Reactor and Fuel System
 

The focus is on highly stable materials for nuclear fuels and non-fuel reactor components (i.e., moderator tie tubes, etc.) that can heat hydrogen to temperatures greater than 2600K without undergoing significant dimensional deformation, cracking, or hydrogen reactions. Current technology hurdles related to ceramic metal fuels center around refractory metal processing and manufacturing (i.e., welding of refractories, refractory metal coatings, etc.). The development of refractory alloys with enhanced/targeted material properties is of key interest (i.e., tungsten or molybdenum with increased ductility, or dispersion strengthen Mo/W alloys). Current technology hurdles with carbide fuels include embedding carbide kernels with coatings in a carbide matrix with potential for total fission product containment and high fuel burn-up. Manufacturing and testing of the insulator and reflector materials is also critical to the success of an Nuclear Thermal Propulsion (NTP) reactor.

Technologies being sought include:

 

  • Low Enriched Uranium reactor fuel element designs with high temperature (> 2600K), high power density (>5 MW/L) to optimize hydrogen propellant heating.
  • New advanced manufacturing processes to quickly manufacture the fuel with uniform channel coatings and/or claddings that reduce fission product gas release and reactor particulates into the engines exhaust stream.

 

Fuels focused on Ceramic-metallic (cermet) designs:

 

  • New fuel element geometries which are easy to manufacture and coat, and better performing than the traditional prismatic fuel geometries with small through holes with coatings.
  • Best joining and manufacturing processes for thin-walled (0.010”) tungsten, molybdenum, and molybdenum/tungsten alloys.
  • Diffusion bonding/other bonding technologies for CERMET materials.
  • Machining processes for cooling channel formation in CERMET materials.
  • Uranium nitride and uranium dioxide fuel particle production methods and particle coating methods.
  • Development of dispersion strengthen molybdenum/tungsten alloys.
  • Formation of small diameter (0.100” ID) thin-walled (0.010”) molybdenum, tungsten, and molybdenum/tungsten cylindrical tubes.

 

Fuels focused on carbide designs:

 

  • Compatibility with high temperature hydrogen.
  • High thermal conductivity and other properties (e.g., ductility) needed for high power density operation (~5MW/l).
  • Kernel diameters, including coatings for fission product containment, which allow the fuel element to be fabricated with adequate strength for high temperature and high-power density operation.

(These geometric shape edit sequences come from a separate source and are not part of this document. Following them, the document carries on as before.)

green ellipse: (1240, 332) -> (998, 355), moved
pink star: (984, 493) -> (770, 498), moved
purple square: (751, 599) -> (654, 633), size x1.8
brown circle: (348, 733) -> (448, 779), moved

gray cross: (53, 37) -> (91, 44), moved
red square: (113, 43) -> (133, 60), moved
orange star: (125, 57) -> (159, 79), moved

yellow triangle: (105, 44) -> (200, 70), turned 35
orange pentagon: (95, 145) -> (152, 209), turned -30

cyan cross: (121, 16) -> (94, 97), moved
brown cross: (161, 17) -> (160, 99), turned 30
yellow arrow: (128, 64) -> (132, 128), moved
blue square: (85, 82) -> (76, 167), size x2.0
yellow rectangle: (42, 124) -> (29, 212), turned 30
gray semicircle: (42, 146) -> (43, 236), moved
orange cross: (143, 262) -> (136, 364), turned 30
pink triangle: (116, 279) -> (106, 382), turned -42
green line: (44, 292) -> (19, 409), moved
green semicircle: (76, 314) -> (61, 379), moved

Insulator design (e.g., of one application is for tie tubes and the other is for interface with the pressure vessel), which has very low thermal conductivity and neutron absorption, withstands high temperatures, compatible with hot hydrogen and radiation environment, and light weight.

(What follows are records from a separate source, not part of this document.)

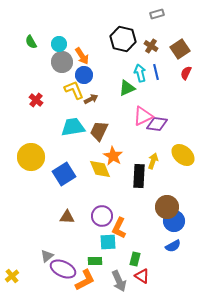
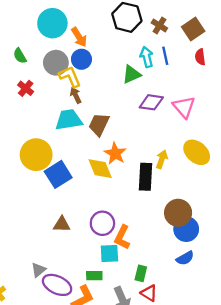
green semicircle: (31, 42) -> (20, 56), moved
cyan circle: (59, 44) -> (52, 23), size x1.6
gray circle: (62, 62) -> (56, 63), moved
red semicircle: (186, 73) -> (200, 57), turned -32
brown arrow: (91, 99) -> (76, 95), moved, turned -88
pink triangle: (143, 116) -> (184, 107), moved, turned -45
purple diamond: (157, 124) -> (151, 102), moved
yellow circle: (31, 157) -> (36, 155), moved

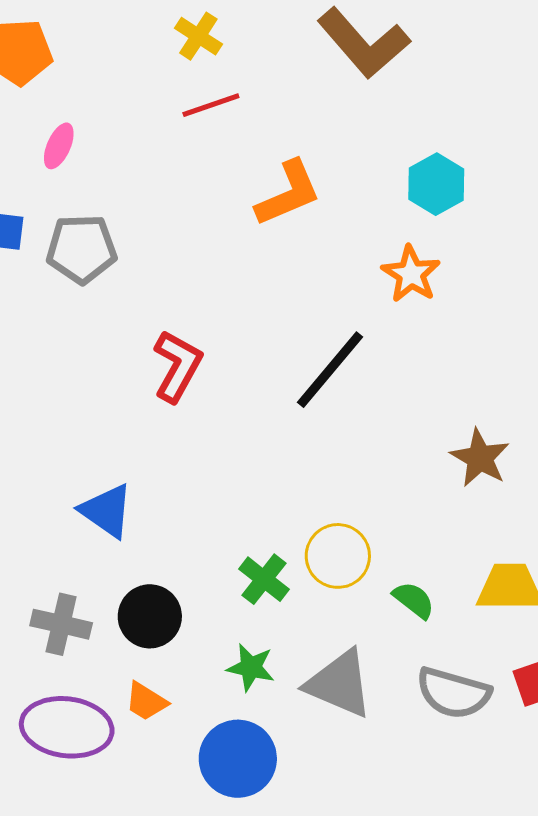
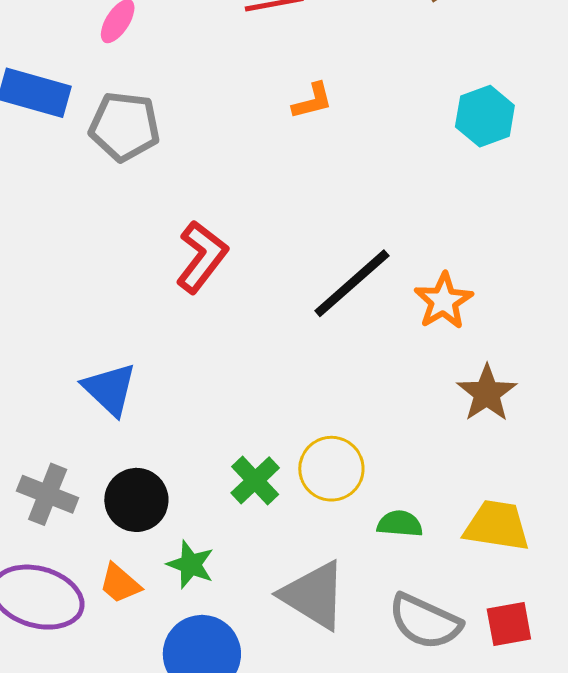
orange L-shape: (288, 193) -> (312, 101), moved, size x0.6
orange star: (411, 274) -> (443, 301), moved
green semicircle: (414, 600) -> (400, 524), turned -42
green star: (251, 667) -> (191, 565), moved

Future mission applications for this technology include Human Missions to Mars, Science Missions to Outer Planets, and Planetary Defense. Some technologies may have applications for fission surface power systems.

 

Desired Deliverables for this technology would include research that could be conducted to demonstrate technical feasibility during Phase I and show a path toward Phase II hardware/software demonstration with delivery of a demonstration unit or software package for NASA testing at the completion of the Phase II contract.

 

Phase I Deliverables - Feasibility study, including simulations and measurements, proving the proposed approach to develop a given product (TRL 2-3). Verification matrix of measurements to be performed at the end of Phase II, along with specific quantitative pass-fail ranges for each quantity listed.

 

Phase II Deliverables - Working engineering model of proposed product, along with full report of component and/or breadboard validation measurements, including populated verification matrix from Phase I (TRL 4-5). Opportunities and plans should also be identified and summarized for potential commercialization.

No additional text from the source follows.